Tras agotar las baratijas que llevaban para “comerciar” con los indios, decidió quemar sus naves para que sus hombres dejaran de pensar en volver y se decidieran a adentrarse en el imperio azteca. Estos, como todos los indios, eran sufridos y resignados. Todo lo habían conseguido con sumos esfuerzos y sacrificios. Tenían un sentido trágico de la vida. A los recién nacidos les recitaban poesías en las que se les avisaba que habían nacido para sufrir, ser infelices y recibir desgracias, tristezas e infortunios. Es normal que no tuviesen un gran apego a la vida, que estuviesen dispuestos al sacrificio, bien en honor a los dioses bien en el campo de batalla, lo que podría explicar su ascensión triunfal. Pero, como suele ocurrir, al establecerse sólidamente en el poder, las clases acomodadas comienzaron a disfrutar de los lujos, y a ceder, condescendientemente, el “honor” de los sacrificios a los más desesperados de la vida, los menos privilegiados. De forma que la aristocracia militar termina siendo inútil para lo que fue concebida. Según la leyenda, Quetzalcóatl (“La serpiente con plumas”) visitó la región de la aurora (es decir, de color de oro o rojizo, por donde sale el Sol, por el Este, por donde está España, al otro lado del océano) en la que desapareció en la rojez (la sangre) y se deshizo en humo a finales del primer milenio. Pero habría de regresar reclamando su trono. La inundación y ahogamiento de Ajuizotl parecía el primer presagio de que había llegado tal momento. Aquel año se conmemoraba el nacimiento y muerte de Quetzalcóatl: era el año uno, ce acatl, “primera caña”. En una época en que, en Europa (y entre los incas) los estudios eran privilegio de algunos ricos, segundones, los que no heredarían las tierras ni se dedicarían a guerrear, era asombroso que todos los niños aztecas, fomentado por la organización del Estado, tenían instrucción escolar, conocían la historia de sus antepasados, de sus soberanos y sus cultos religiosos.

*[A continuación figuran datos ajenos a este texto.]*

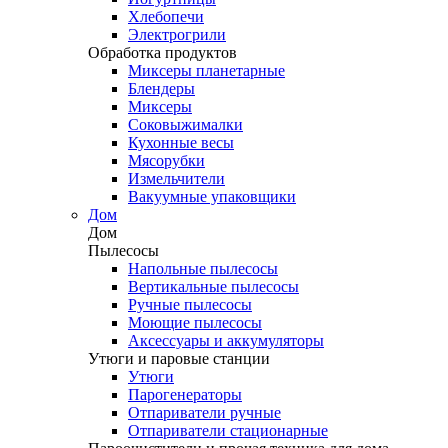
Хлебопечи
Электрогрили
Обработка продуктов
Миксеры планетарные
Блендеры
Миксеры
Соковыжималки
Кухонные весы
Мясорубки
Измельчители
Вакуумные упаковщики
Дом
Дом
Пылесосы
Напольные пылесосы
Вертикальные пылесосы
Ручные пылесосы
Моющие пылесосы
Аксессуары и аккумуляторы
Утюги и паровые станции
Утюги
Парогенераторы
Отпариватели ручные
Отпариватели стационарные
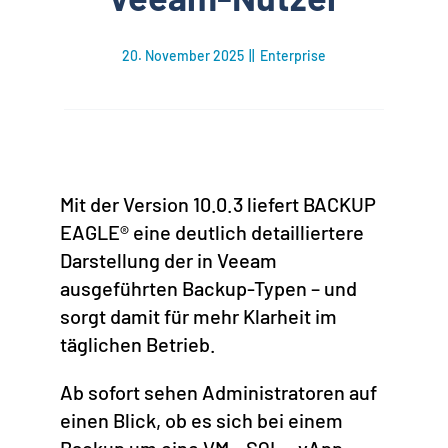
20. November 2025
||
Enterprise
Mit der Version 10.0.3 liefert BACKUP
EAGLE® eine deutlich detailliertere
Darstellung der in Veeam
ausgeführten Backup-Typen – und
sorgt damit für mehr Klarheit im
täglichen Betrieb.
Ab sofort sehen Administratoren auf
einen Blick, ob es sich bei einem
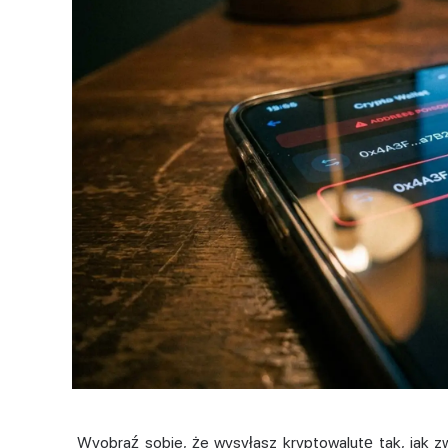
Wyobraź sobie, że wysyłasz kryptowalutę tak, jak zwy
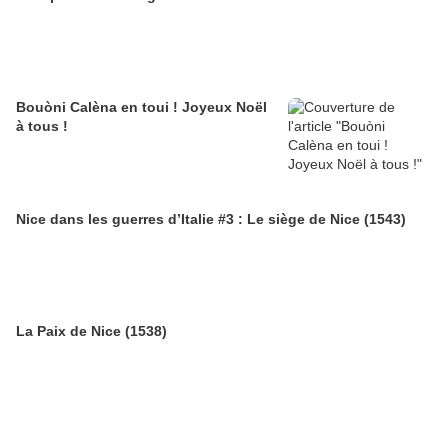
Bouòni Calèna en toui ! Joyeux Noël
à tous !
Nice dans les guerres d’Italie #3 : Le siège de Nice (1543)
La Paix de Nice (1538)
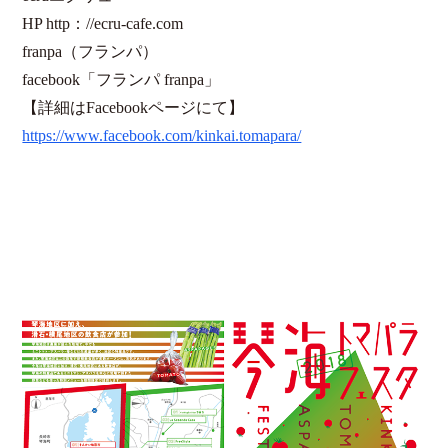
HP http：//ecru-cafe.com
franpa（フランパ）
facebook「フランパ franpa」
【詳細はFacebookページにて】
https://www.facebook.com/kinkai.tomapara/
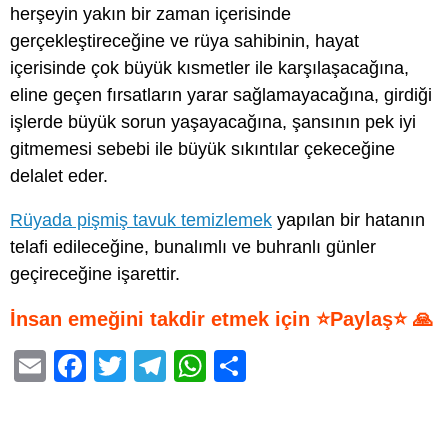
herşeyin yakın bir zaman içerisinde
gerçekleştireceğine ve rüya sahibinin, hayat
içerisinde çok büyük kısmetler ile karşılaşacağına,
eline geçen fırsatların yarar sağlamayacağına, girdiği
işlerde büyük sorun yaşayacağına, şansının pek iyi
gitmemesi sebebi ile büyük sıkıntılar çekeceğine
delalet eder.
Rüyada pişmiş tavuk temizlemek
yapılan bir hatanın
telafi edileceğine, bunalımlı ve buhranlı günler
geçireceğine işarettir.
İnsan emeğini takdir etmek için ⭐Paylaş⭐ 🙏
E
F
T
T
W
S
m
a
wi
el
h
h
ail
c
tt
e
at
ar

En cuanto Jerónimo de Aguilar tuvo noticias del desembarco de europeos en la costa, huyó del poblado maya, en el que hacía de bufón y guardián del serrallo, y se presentó ante Hernán Cortés, que, de ésta forma, se encontró con un inesperado intérprete. Por si fuera poco, en sus correrías hacia el interior, un jefe tarasco, posiblemente en agradecimiento a los abalorios que le había regalado, le entregó a Malinche, una joven muy inteligente, que procedía de una zona de habla nájuatl, a la que sus padres habían vendido como esclava, por lo que Hernán Cortés se encontró con dos intérpretes, del castellano al maya y otra del maya al azteca. Así como información sobre costumbres, supersticiones y profecías aztecas, y cómo los pueblos dominados acumulaban odio por los oprobiosos impuestos que les hacían pagar. Al poco tiempo Jerónimo de Aguilar le enseñó castellano a Malinche, por lo que ésta pudo traducir directamente. Hernán Cortés encontró el primer “Grueso Cacique” en la ciudad totonaca de Cempoala, que podría tener unos 23.000 habitantes. Pactó con él su colaboración para luchar contra los aztecas. De esta forma, con su retaguardia protegida y contando con expertos tamanes, porteadores, que conocían los caminos y senderos, pudo avanzar con sus cañones hasta el valle de Méjico.